_Task details:_
Where the line with "suchen einen günstigen" appears below, start writing out lines exactly, and finish with the line with "Geschäftsreise nach Kroatien.", which is included; write out nothing else.

[Collected data]
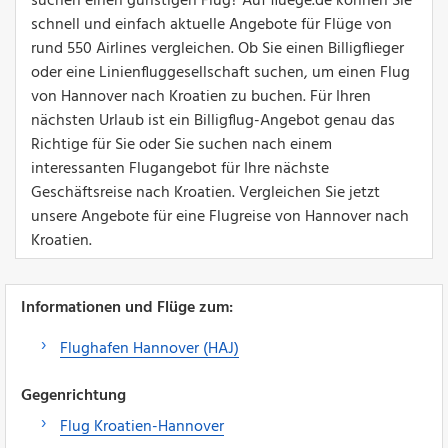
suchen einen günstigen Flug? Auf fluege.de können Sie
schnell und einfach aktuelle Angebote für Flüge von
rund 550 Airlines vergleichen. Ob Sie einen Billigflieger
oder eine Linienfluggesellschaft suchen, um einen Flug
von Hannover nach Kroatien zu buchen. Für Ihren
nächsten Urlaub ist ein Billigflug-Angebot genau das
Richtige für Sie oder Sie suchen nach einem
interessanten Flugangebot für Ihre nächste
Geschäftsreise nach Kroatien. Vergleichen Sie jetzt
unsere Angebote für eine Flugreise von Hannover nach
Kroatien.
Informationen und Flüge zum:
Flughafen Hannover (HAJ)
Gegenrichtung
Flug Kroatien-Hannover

---

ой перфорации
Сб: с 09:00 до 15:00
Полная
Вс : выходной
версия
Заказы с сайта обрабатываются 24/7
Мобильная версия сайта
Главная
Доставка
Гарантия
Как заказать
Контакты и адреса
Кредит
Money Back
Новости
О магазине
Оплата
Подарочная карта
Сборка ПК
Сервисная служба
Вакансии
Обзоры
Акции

--

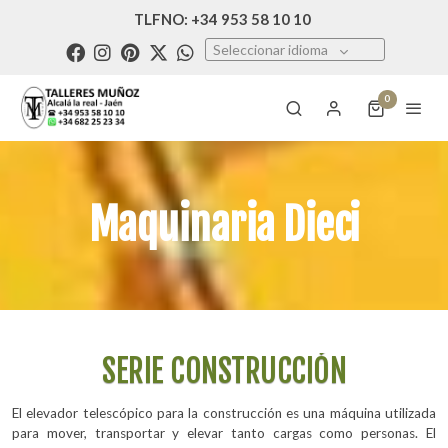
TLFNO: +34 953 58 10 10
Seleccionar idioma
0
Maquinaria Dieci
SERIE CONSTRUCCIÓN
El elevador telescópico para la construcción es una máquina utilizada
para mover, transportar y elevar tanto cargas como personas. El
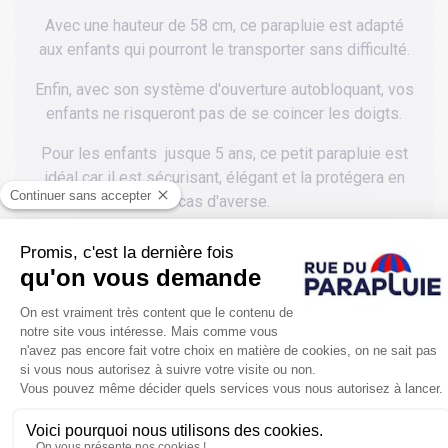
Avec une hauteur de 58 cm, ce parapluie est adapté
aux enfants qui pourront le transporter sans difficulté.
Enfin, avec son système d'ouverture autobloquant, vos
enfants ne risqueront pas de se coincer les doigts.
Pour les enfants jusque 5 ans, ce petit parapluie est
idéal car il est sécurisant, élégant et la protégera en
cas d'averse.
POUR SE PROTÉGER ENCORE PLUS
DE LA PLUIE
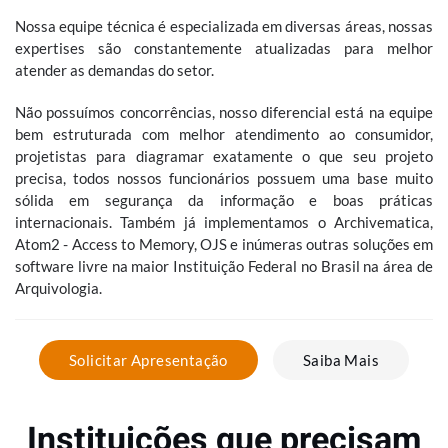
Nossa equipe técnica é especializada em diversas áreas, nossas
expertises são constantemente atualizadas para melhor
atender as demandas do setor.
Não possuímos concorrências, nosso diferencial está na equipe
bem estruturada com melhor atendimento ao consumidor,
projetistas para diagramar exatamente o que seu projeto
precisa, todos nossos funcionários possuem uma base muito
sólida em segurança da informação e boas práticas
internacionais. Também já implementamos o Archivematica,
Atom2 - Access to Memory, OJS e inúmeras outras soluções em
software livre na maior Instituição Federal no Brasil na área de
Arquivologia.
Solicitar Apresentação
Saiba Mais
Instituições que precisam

_Result for this exercise:_
suchen einen günstigen Flug? Auf fluege.de können Sie
schnell und einfach aktuelle Angebote für Flüge von
rund 550 Airlines vergleichen. Ob Sie einen Billigflieger
oder eine Linienfluggesellschaft suchen, um einen Flug
von Hannover nach Kroatien zu buchen. Für Ihren
nächsten Urlaub ist ein Billigflug-Angebot genau das
Richtige für Sie oder Sie suchen nach einem
interessanten Flugangebot für Ihre nächste
Geschäftsreise nach Kroatien. Vergleichen Sie jetzt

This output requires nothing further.